The documentary will include interviews of Timothy Mcveigh, one of which was conducted by Mike Boettcher of Ponca City. Only 4 people were allowed to interview him in prison, Mike was one of them.
Mike worked for NBC when the Murrah building was bombed and was onsite the next day with Katy Kouric who is producing the movie. At Mikes request out of respect for the survivors and family, were allowed first screening earlier this month at OU. The families of the 168 victims as well as 600 injured survivors got a sneak peak.
If anyone is not familiar with who Mike is, he has been a war correspondent and investigative journalist since 1980. He's been embedded with our troops in every conflict since then.
Survived a kidnapping in El Salvadore, and an explosion by a suicide bomber in Beirut.

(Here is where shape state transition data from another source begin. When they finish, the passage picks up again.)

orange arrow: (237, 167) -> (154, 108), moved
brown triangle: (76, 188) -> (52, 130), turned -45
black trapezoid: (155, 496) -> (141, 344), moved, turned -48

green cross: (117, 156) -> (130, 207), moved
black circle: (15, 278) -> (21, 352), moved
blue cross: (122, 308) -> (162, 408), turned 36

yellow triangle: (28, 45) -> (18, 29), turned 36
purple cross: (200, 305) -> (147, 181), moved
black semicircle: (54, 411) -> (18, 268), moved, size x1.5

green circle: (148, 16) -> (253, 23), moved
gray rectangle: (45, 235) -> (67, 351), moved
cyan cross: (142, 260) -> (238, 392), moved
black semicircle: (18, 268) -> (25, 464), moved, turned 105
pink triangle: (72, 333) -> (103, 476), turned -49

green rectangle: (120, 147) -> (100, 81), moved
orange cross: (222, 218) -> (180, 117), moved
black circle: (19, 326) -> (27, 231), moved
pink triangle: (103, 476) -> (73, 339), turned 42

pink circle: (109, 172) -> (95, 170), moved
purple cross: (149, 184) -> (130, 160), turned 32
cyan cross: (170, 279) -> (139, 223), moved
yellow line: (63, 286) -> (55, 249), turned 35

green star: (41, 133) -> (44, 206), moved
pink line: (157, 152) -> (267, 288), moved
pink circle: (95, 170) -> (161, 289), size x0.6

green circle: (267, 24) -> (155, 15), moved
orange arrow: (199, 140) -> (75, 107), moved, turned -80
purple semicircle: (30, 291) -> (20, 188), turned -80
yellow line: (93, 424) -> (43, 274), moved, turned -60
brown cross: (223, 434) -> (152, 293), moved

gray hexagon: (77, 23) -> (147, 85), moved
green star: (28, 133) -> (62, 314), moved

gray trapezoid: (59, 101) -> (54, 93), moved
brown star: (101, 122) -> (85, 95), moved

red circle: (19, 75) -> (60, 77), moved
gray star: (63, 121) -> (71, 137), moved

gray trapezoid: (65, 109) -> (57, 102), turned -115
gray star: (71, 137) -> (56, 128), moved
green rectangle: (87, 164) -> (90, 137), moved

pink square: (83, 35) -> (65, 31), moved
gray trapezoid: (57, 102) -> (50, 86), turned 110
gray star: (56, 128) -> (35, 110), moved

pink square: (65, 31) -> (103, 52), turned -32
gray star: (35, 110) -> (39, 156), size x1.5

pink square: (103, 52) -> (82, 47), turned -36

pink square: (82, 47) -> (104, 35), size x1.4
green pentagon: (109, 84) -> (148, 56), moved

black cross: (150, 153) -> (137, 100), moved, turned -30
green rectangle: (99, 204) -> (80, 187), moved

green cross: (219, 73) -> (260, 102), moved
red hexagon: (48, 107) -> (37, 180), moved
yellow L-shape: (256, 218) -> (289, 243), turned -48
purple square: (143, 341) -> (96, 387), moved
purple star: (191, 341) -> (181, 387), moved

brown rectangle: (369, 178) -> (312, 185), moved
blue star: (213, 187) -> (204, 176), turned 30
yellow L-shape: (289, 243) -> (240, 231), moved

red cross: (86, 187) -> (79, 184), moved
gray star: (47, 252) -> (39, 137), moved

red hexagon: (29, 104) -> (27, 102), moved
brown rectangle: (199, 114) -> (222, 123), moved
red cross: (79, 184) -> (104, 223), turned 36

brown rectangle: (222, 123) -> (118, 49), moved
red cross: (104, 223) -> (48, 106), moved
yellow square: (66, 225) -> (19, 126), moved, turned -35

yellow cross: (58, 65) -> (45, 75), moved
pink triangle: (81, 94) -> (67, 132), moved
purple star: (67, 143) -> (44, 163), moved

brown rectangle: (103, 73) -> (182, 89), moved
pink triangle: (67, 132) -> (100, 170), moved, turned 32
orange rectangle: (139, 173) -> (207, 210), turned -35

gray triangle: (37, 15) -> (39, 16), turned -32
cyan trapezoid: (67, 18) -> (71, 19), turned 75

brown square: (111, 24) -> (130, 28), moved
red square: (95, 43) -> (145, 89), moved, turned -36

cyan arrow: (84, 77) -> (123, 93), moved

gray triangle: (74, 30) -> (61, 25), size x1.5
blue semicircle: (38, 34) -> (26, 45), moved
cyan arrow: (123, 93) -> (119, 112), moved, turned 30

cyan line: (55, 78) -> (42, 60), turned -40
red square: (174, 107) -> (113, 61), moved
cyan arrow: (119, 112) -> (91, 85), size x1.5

Mike and his son spent two years imbedded with the 101st Airborne in Afghanistan. Afterward he produced a documentary about their time there called "The Hornets Nest". It can be seen on some streaming services including Amazon Prime.
He has also produced with his son a documentary I watched last night on Prime called "Citizen Soldier". It's about a group of Oklahoma 45th Infantry National Guard soldiers that got called up to fight in Afghanistan. Oklahoma's own band of brothers.
He may work for liberal media, but his documentaries have zero politics involved in them. He is an old school journalist that reports the facts and tells the story of what really happened. He is currently a "visiting professor" in the school of Journalism at OU.
Our families grew up across the street from each other, although he was younger than I and we never met but have always kept tabs on his career.
The documentary is on pirate bay and torrent sites. I watched it. They didn't pull any punches in regard to the government, past president's, politics, and the accusation that they settled for McVeigh when the investigation threatened the odds of conviction. It's a story at odds with the official record. We won't know how true this tale is, but our children's children might learn the truth when the records unseal.